MAY 01, 2022 – 09:15 AM …
Just how bad was it?
The Nasdaq’s 13% plunge in April was its biggest monthly drop since Lehman’s collapse in 2008.
Investors Have Given Up on a V-Shaped Recovery, BNY’s Young Cautions
That is the 12th worst month ever. To be the worst month ever you have to beat October 1987 that has a 27% decline. The poster-child of this bear, ARK Innovation, actually managed to (-28% in April).
The S&P 500 slipped -9.60% in April, marking its worst month since the COVID-19 shock in March 2020 (-12%). And as The Market Ear details, tech was not even the worst drag. The most significant sector drivers were: Consumer Discretionary (-2.28% drag), Communication Services (-1.96% drag) and Information Technology (-1.33% drag).
And the S&P is now suffering its worst start to a year since the start of World War 2!!
Is the worst start to a year since 1939 a buying opportunity?
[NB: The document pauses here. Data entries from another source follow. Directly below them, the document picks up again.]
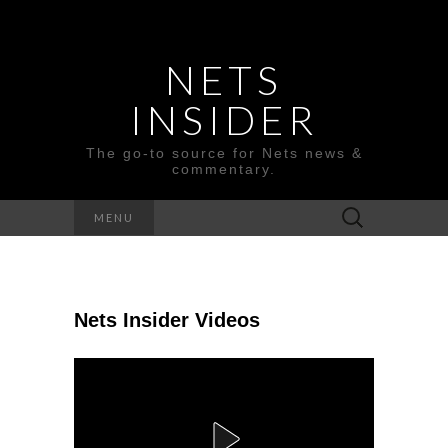
NETS
INSIDER
The go-to source for Nets news &
commentary.
Search
MENU
for:
Nets Insider Videos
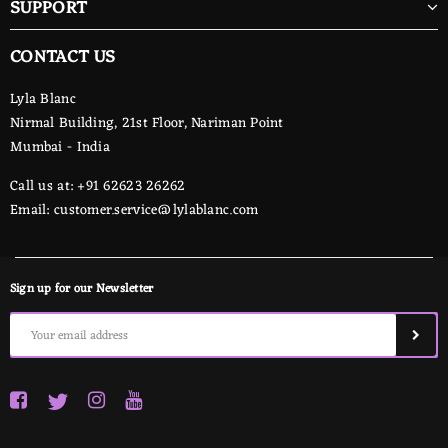
SUPPORT
CONTACT US
Lyla Blanc
Nirmal Building, 21st Floor, Nariman Point
Mumbai - India
Call us at: +91 62623 26262
Email:
customer.service@lylablanc.com
Sign up for our Newsletter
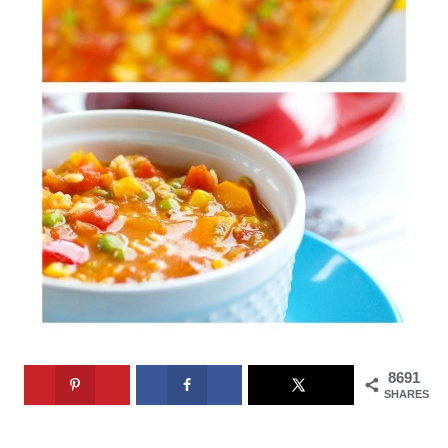
8691
SHARES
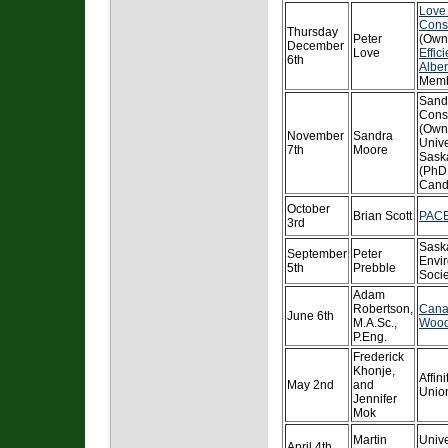
Love
Cons
Thursday
Peter
(Own
December
Love
Effic
6th
Alber
Memb
Sand
Cons
(Own
November
Sandra
Unive
7th
Moore
Sask
(PhD
Cand
October
Brian Scott
PACE
3rd
Sask
September
Peter
Envi
5th
Prebble
Socie
Adam
Robertson,
Cana
June 6th
M.A.Sc.,
Wood
P.Eng.
Frederick
Khonje,
Affini
May 2nd
and
Unio
Jennifer
Mok
Martin
Unive
April 4th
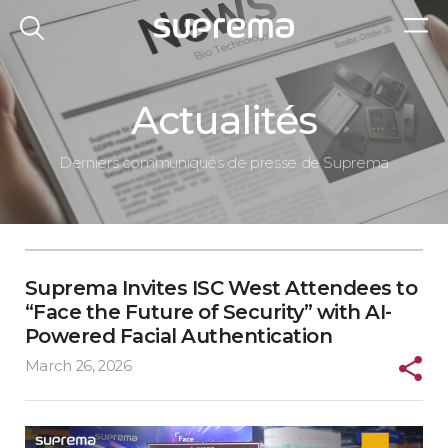
Actualités
Derniers communiqués de presse de Suprema
Suprema Invites ISC West Attendees to
“Face the Future of Security” with AI-
Powered Facial Authentication
March 26, 2026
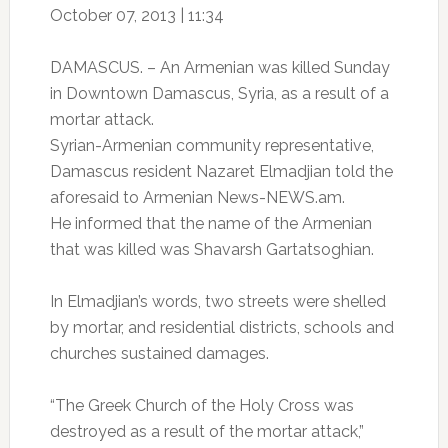
October 07, 2013 | 11:34
DAMASCUS. – An Armenian was killed Sunday
in Downtown Damascus, Syria, as a result of a
mortar attack.
Syrian-Armenian community representative,
Damascus resident Nazaret Elmadjian told the
aforesaid to Armenian News-NEWS.am.
He informed that the name of the Armenian
that was killed was Shavarsh Gartatsoghian.
In Elmadjian’s words, two streets were shelled
by mortar, and residential districts, schools and
churches sustained damages.
“The Greek Church of the Holy Cross was
destroyed as a result of the mortar attack,”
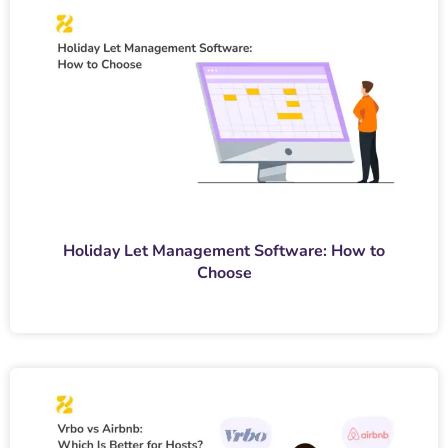
Holiday Let Management Software: How to
Choose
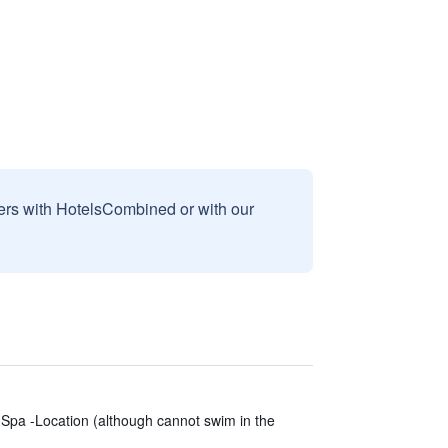
sers with HotelsCombined or with our
-Spa -Location (although cannot swim in the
The 4 other “top 5 worst starts” all then rallied 13-28% for the remainder of the year.
But it’s even worse under the surface of the headline indices, with 45% of stocks down over 50%, 22% of stocks down over 75%, and 5% of stocks down over 90%…
The only comparisons are Oct 2000 – Oct 2002 and Nov 2008 – Apr 2009.
And it’s not just stocks, this is only the 4th month since 1973 when the S&P was down over 5% and Treasuries down over 2%…
At -11%, this is the largest drawdown in the US bond market since 1980. Back then the 10-year treasury yield was at 12.6%. Today it’s at 2.9%.
And Global Bonds suffered their biggest loss since 1920…
So to answer the question we posed at the start – it’s bad, really bad.
But there’s no ‘capitulation’ yet… “Closer but not yet real capitulation which tends to come with readings of -2.5 or worse. just not enough stocks that are 20-40% off of highs as “good” groups not yet corrected…staples, utes, energy, materials come to mind”
Legendary investor Bill Gurley tweeted some pearls of wisdom:
An entire generation of entrepreneurs & tech investors built their entire perspectives on valuation during the second half of a 13-year amazing bull market run.
The “unlearning” process could be painful, surprising, & unsettling to many. I anticipate denial.
Some thoughts:
- Previous “all-time” highs are completely irrelevant. It’s not “cheap” because it is down 70%. Forget those prices happened.
- Valuation multiples are always a hack proxy. Dangerous to use. If you insist, 10X should be considered AMAZING and an upper limit. Over that silly.
- You may be shocked to learn that people want to value your company on FCF and earnings. Facebook trades at 14X GAAP EPS, & is growing 23%. What earnings multiple are you assuming?
- Revenue & earnings QUALITY matter.